Hi,
I find I periodically need to iterate over slices of a string.
Enumerable has the useful each_slice method, but in Ruby 1.9, I don’t
see an equivalent for the String class.
So I’ve monkey-patched String a bit like this:
Monkeypatch String to add some each_slice methods:
class String
Like Enumerable#each_slice() only it yields a string
of chars characters (the slice):
def each_slice(chars)
self.scan(/.{1,#{chars}}/m).each do |s|
yield s
end
end
Like Enumerable#each_slice() only it yields an array
of Fixnum bytes from the string (the slice):
def each_byteslice(bytes)
self.bytes.to_a.each_slice(bytes) do |s|
yield s
end
end
Like Enumerable#each_slice() only it yields a binary
string of specified bytes (the slice):
def each_bslice(bytes)
if encoding == Encoding::BINARY
str = self
else
str = self.dup.force_encoding(Encoding::BINARY)
end
str.scan(/.{1,#{bytes}}/m).each do |s|
yield s
end
end
end
So now for the question.

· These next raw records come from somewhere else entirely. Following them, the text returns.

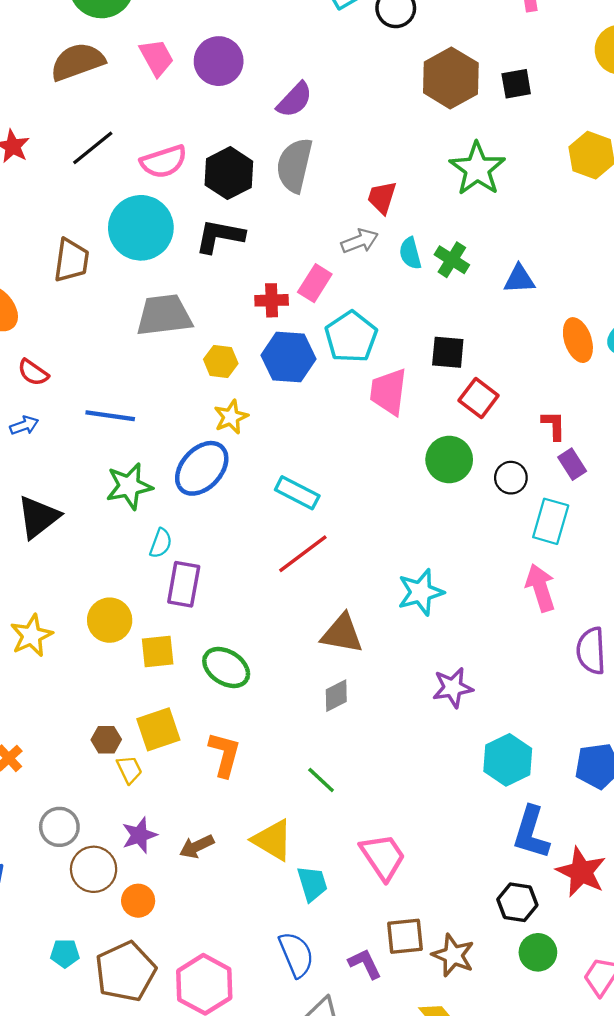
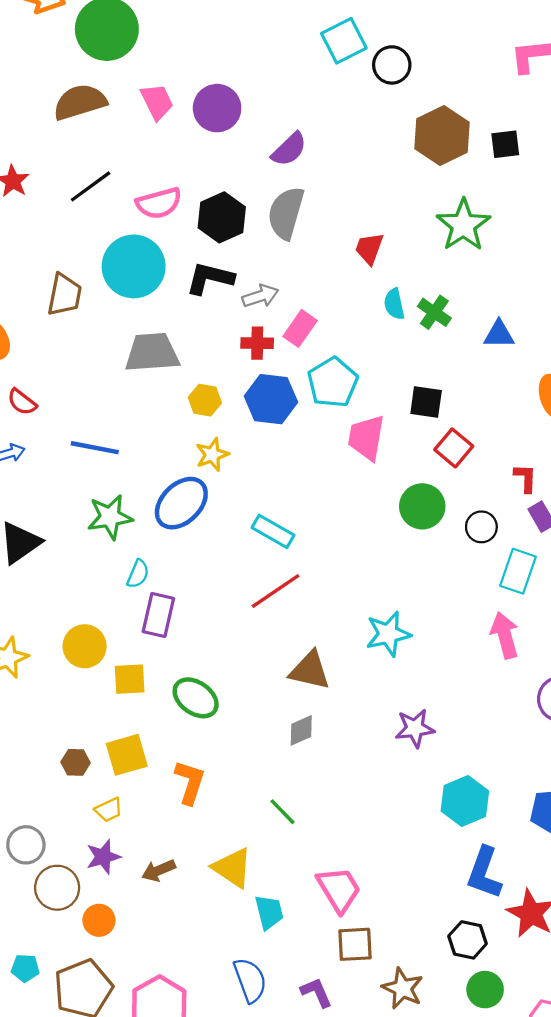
gray arrow: (360, 241) -> (260, 296), moved
yellow trapezoid: (129, 770) -> (109, 810), moved, turned 88
brown square: (405, 936) -> (355, 944), moved

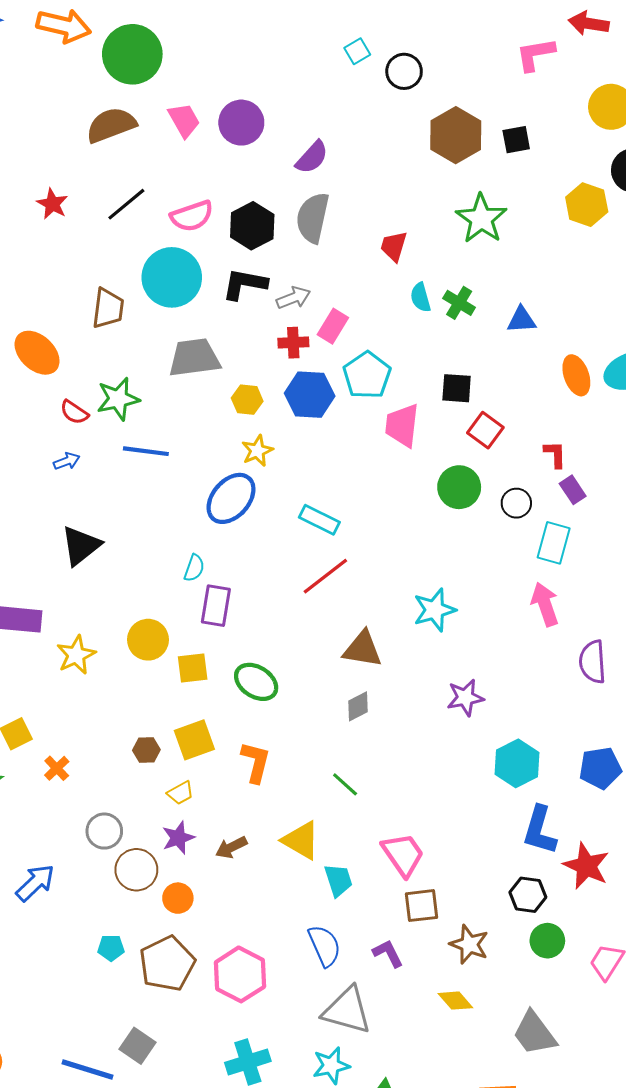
cyan square: (344, 41) -> (357, 51), size x0.6
green star: (110, 517) -> (118, 399), moved

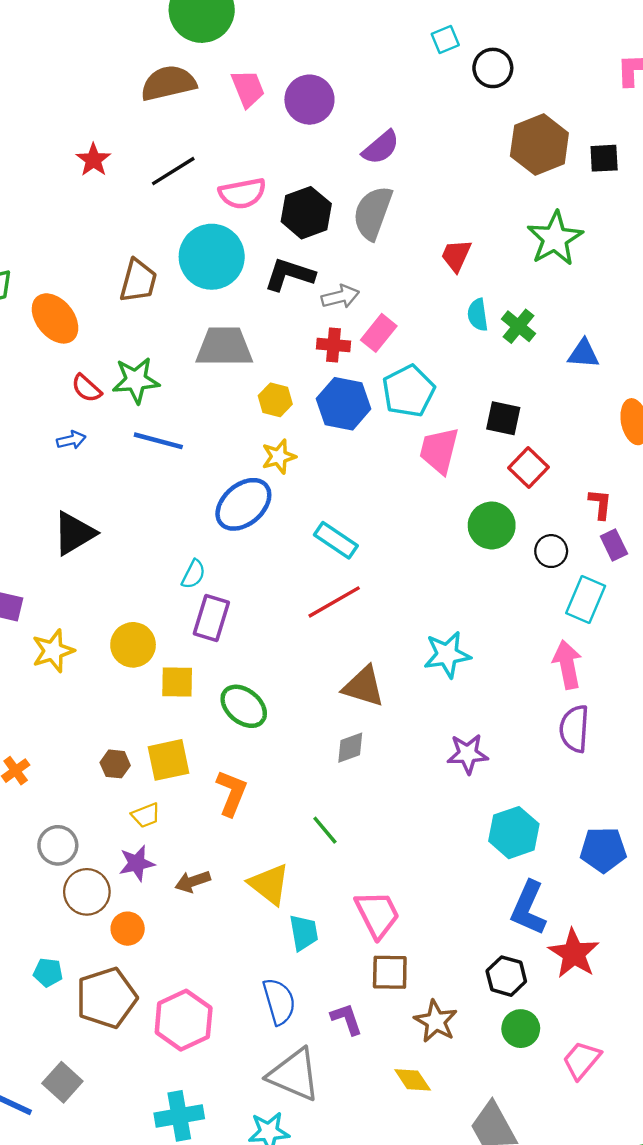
purple semicircle: (593, 662) -> (574, 729), moved

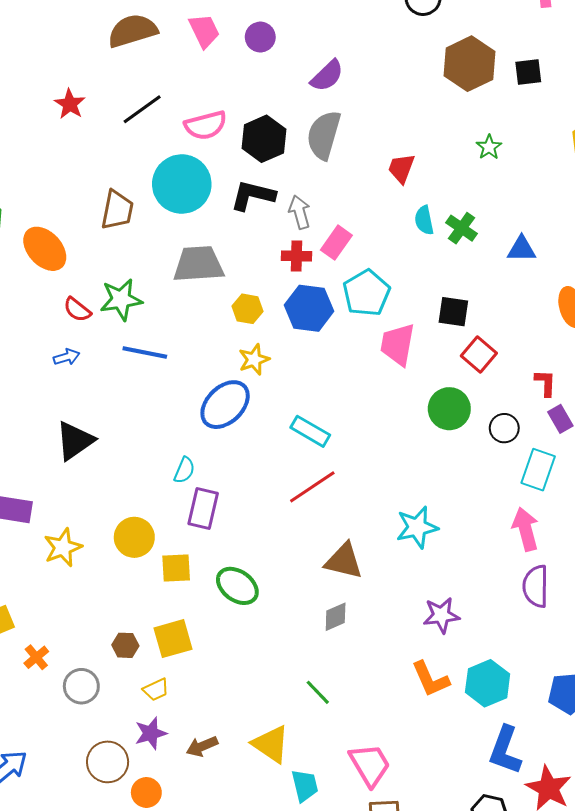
purple circle: (309, 100) -> (260, 37), size x0.7
green star: (555, 238) -> (489, 147), size x0.5
gray arrow: (340, 297) -> (300, 212), turned -88
orange L-shape: (232, 793) -> (430, 679), moved, turned 138
gray circle: (58, 845) -> (81, 686), moved

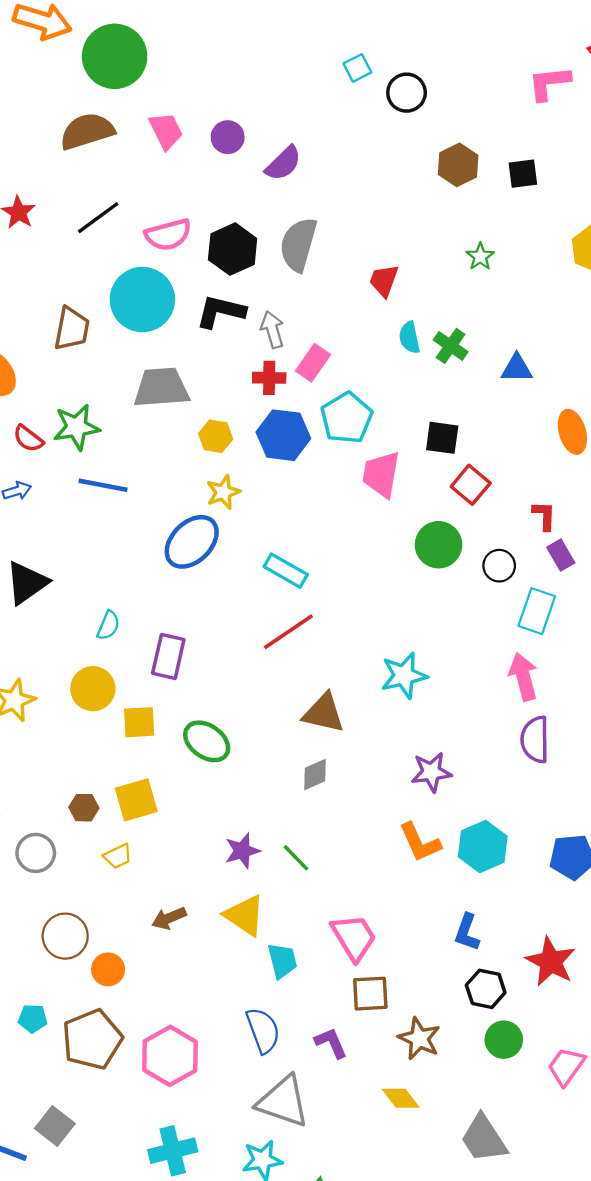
brown hexagon: (469, 64) -> (458, 165), size x0.7
purple semicircle: (327, 76) -> (283, 163), moved
cyan semicircle: (184, 470) -> (108, 625), moved
purple star: (151, 733) -> (242, 851), moved
blue L-shape: (505, 750) -> (467, 932), moved, size x0.7

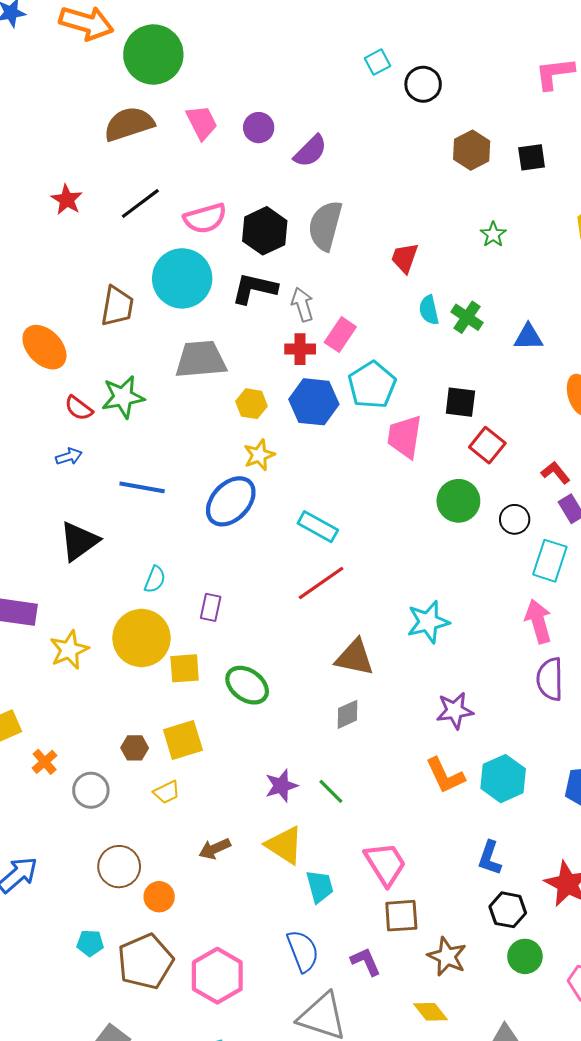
blue line: (103, 485) -> (142, 487), moved
red L-shape: (544, 516) -> (556, 473), turned -40
purple rectangle: (168, 656) -> (211, 607), size x0.7
yellow circle: (93, 689) -> (141, 638), size x1.4

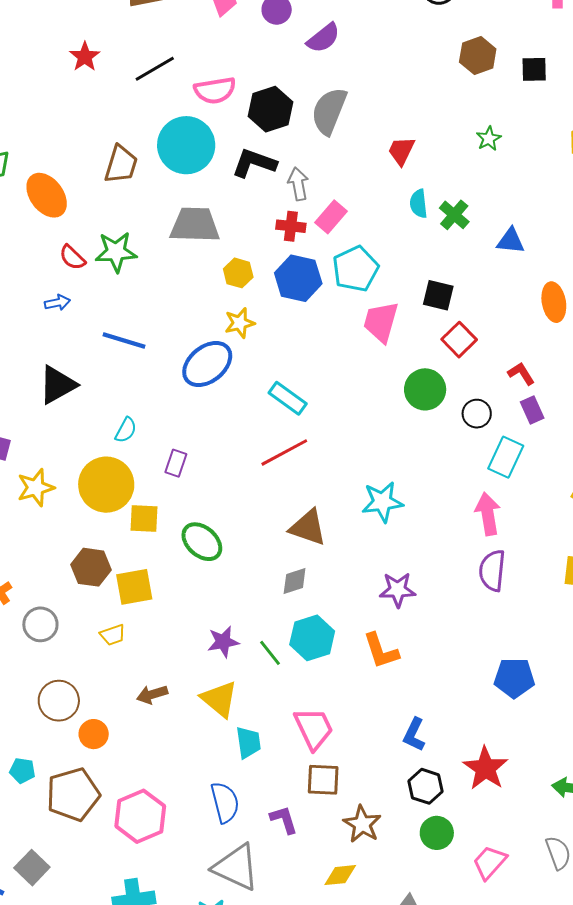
brown hexagon: (135, 748) -> (91, 567), moved, size x1.5
cyan hexagon: (503, 779) -> (312, 638), moved
yellow diamond: (431, 1012) -> (340, 875), turned -64

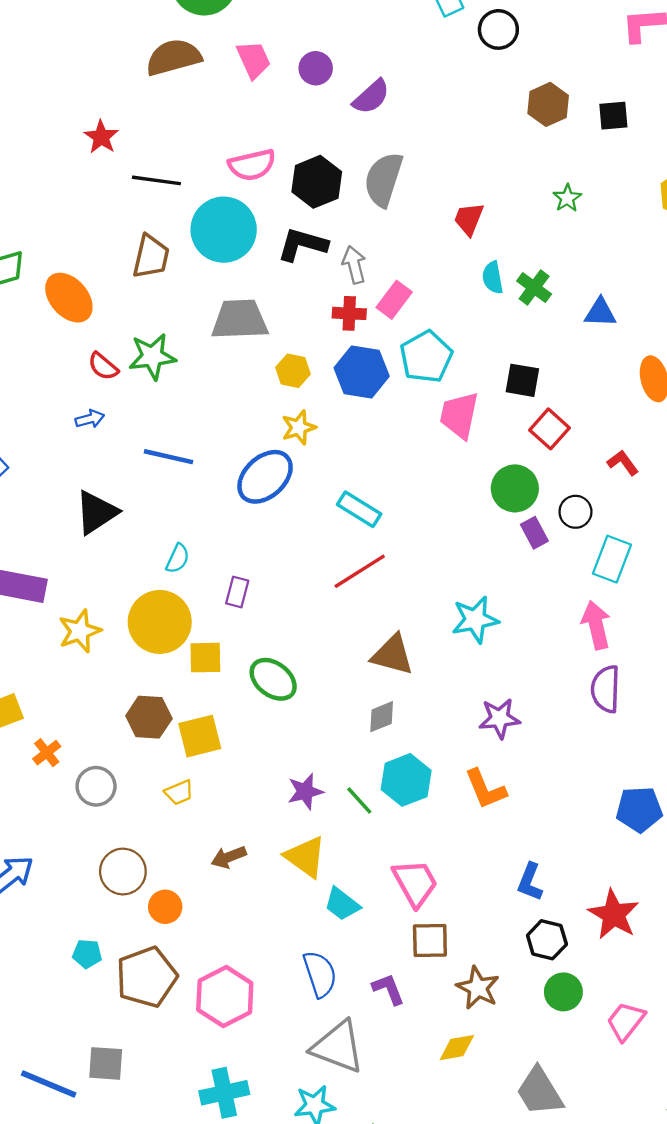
black line: (155, 69) -> (156, 180), moved, turned 42
purple rectangle: (532, 410) -> (534, 533), moved
cyan trapezoid: (248, 743) -> (342, 904), turned 140
gray square: (32, 868) -> (106, 1063), turned -36

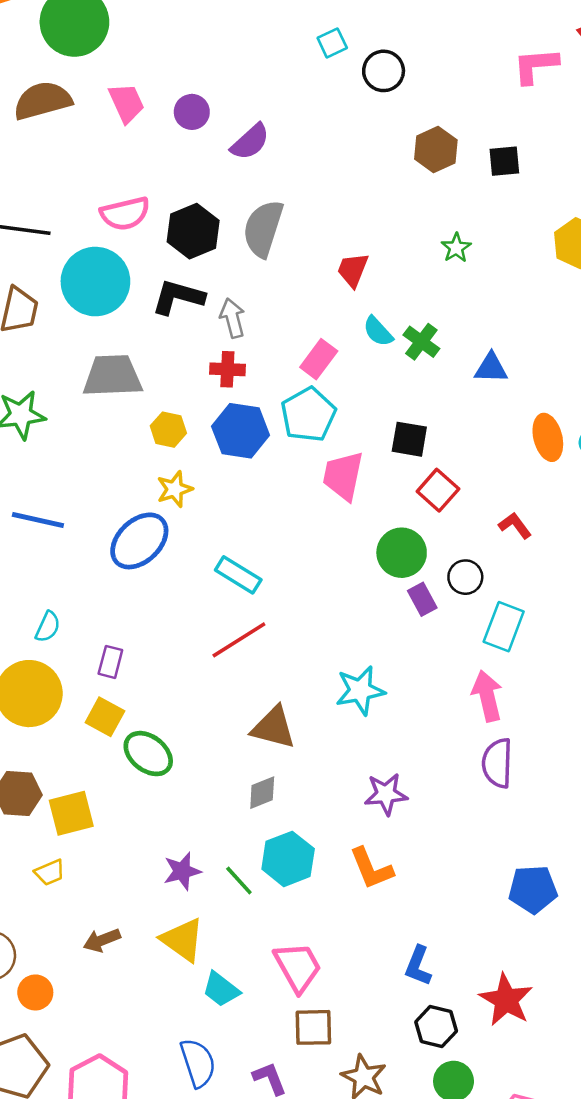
cyan semicircle: (493, 278) -> (378, 331), turned -32
pink rectangle: (394, 300) -> (319, 359), moved
yellow square: (205, 658) -> (105, 717), moved, turned 30

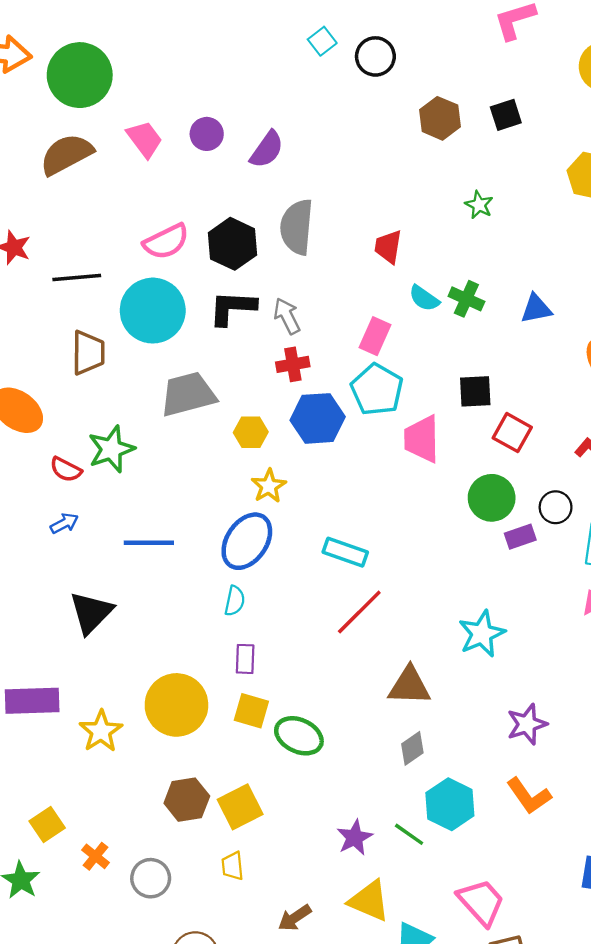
purple rectangle: (422, 599) -> (520, 537), turned -68
cyan semicircle: (48, 627) -> (235, 601), moved
yellow trapezoid: (50, 872) -> (233, 866), turned 120

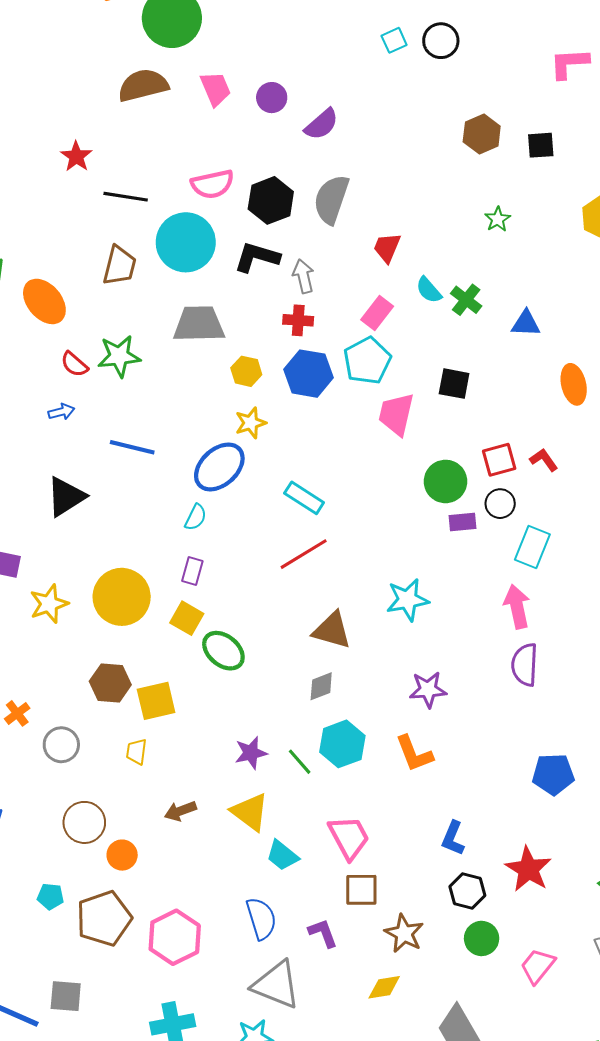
black circle: (375, 56) -> (441, 41), moved
red trapezoid: (388, 247) -> (387, 248), moved
red square: (512, 433) -> (499, 460), moved, turned 32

Is there a better way to accomplish
something similar? I’m not debating whether to do it as a monkey
patch or not–that’s irrelevant to me. But is there a more efficient
way to slice up strings and iterate over fixed sized chunks?
One alternative each_bslice implementation I tried used
str.bytes.to_a.map(&:chr).each_slice(x){|c| p c.join} but it was a bit
slower in benchmarks versus the str.scan method.
Aaron out.
Am 06.04.2011 19:52, schrieb Aaron D. Gifford:
Use Enumarators:
irb(main):001:0> str = “ÄÄÄÖÖÖÜÜÜ”
=> “ÄÄÄÖÖÖÜÜÜ”
irb(main):002:0> str.chars.each_slice(3){|x| p x}
[“Ä”, “Ä”, “Ä”]
[“Ö”, “Ö”, “Ö”]
[“Ü”, “Ü”, “Ü”]
=> nil
irb(main):003:0> str.bytes.each_slice(3){|x| p x}
[195, 132, 195]
[132, 195, 132]
[195, 150, 195]
[150, 195, 150]
[195, 156, 195]
[156, 195, 156]
=> nil
irb(main):004:0>
Vale,
Marvin
Quintus [email protected] replied:
[195, 132, 195]
Marvin
Yes, I agree, that can work.
As I said in my original post:
One alternative each_bslice implementation I tried used
str.bytes.to_a.map(&:chr).each_slice(x){|c| p c.join} but it was a bit
slower in benchmarks versus the str.scan method.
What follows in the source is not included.